§ WORK REQUEST
Wherever a line of the listing holds the string "model", copy that line.

*-*-*

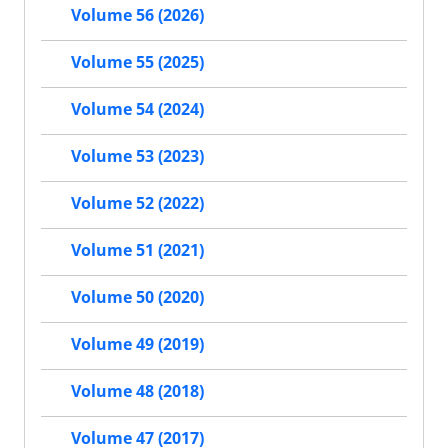
Volume 56 (2026)
Volume 55 (2025)
Volume 54 (2024)
Volume 53 (2023)
Volume 52 (2022)
Volume 51 (2021)
Volume 50 (2020)
Volume 49 (2019)
Volume 48 (2018)
Volume 47 (2017)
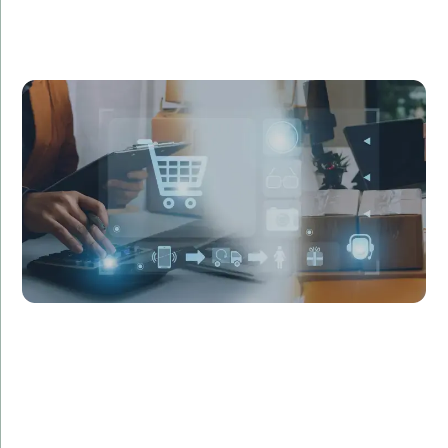
Fashion Hub approached us to revamp their
outdated e-commerce platform. Our team re-
engineered their system using the latest
technologies, resulting in a 50% increase in site speed
and a 30% boost in sales within three months.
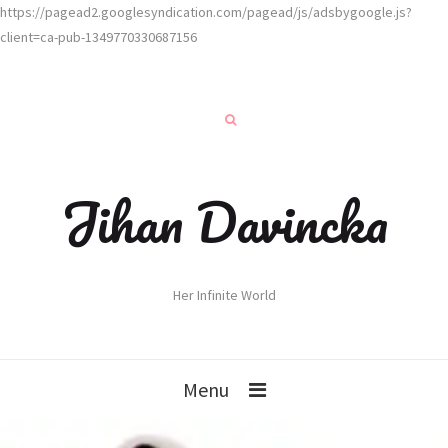
https://pagead2.googlesyndication.com/pagead/js/adsbygoogle.js?
client=ca-pub-1349770330687156
Jihan Davincka
Her Infinite World
Menu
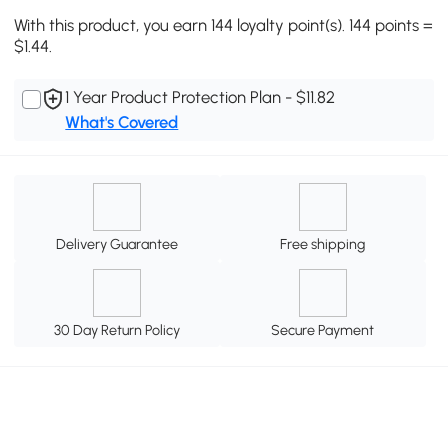
With this product, you earn 144 loyalty point(s). 144 points =
$1.44.
1 Year Product Protection Plan - $11.82
What's Covered
Delivery Guarantee
Free shipping
30 Day Return Policy
Secure Payment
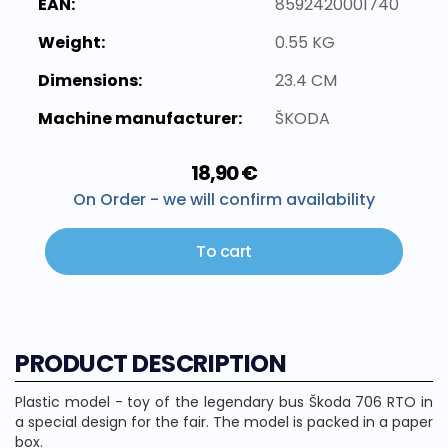
EAN:
8592420001740
Weight:
0.55 KG
Dimensions:
23.4 CM
Machine manufacturer:
ŠKODA
18,90 €
On Order - we will confirm availability
To cart
PRODUCT DESCRIPTION
Plastic model - toy of the legendary bus Škoda 706 RTO in
a special design for the fair. The model is packed in a paper
box.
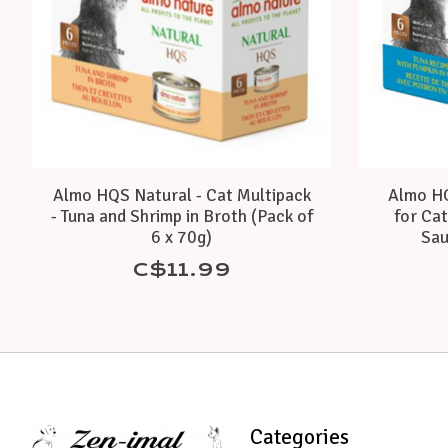
Almo HQS Natural - Cat Multipack
Almo HQ
- Tuna and Shrimp in Broth (Pack of
for Cat
6 x 70g)
Sau
C$11.99
Categories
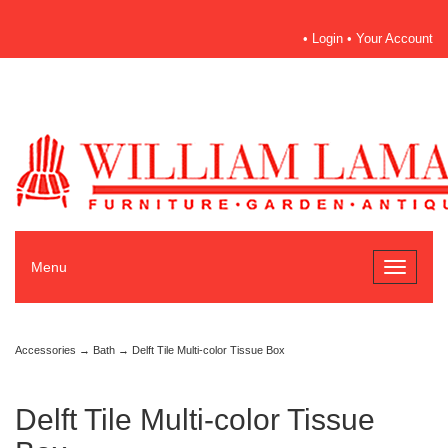
•
Login
•
Your Account
Menu
Toggle
navigati
Accessories
→
Bath
→ Delft Tile Multi-color Tissue Box
Delft Tile Multi-color Tissue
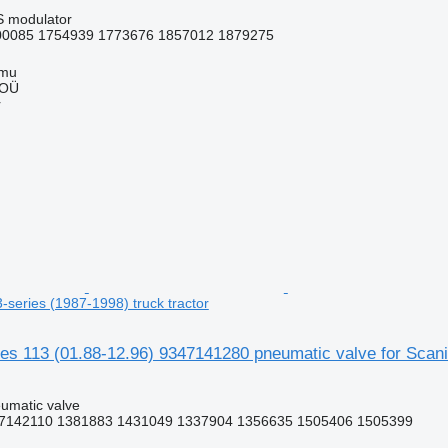
S modulator
0085 1754939 1773676 1857012 1879275
mmu
 OÜ
r
3-series (1987-1998) truck tractor
 113 (01.88-12.96) 9347141280 pneumatic valve for Scania 
umatic valve
7142110 1381883 1431049 1337904 1356635 1505406 1505399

*-*-*

§ ANSWER TO THIS PROBLEM
Plastic model - toy of the legendary bus Škoda 706 RTO in
a special design for the fair. The model is packed in a paper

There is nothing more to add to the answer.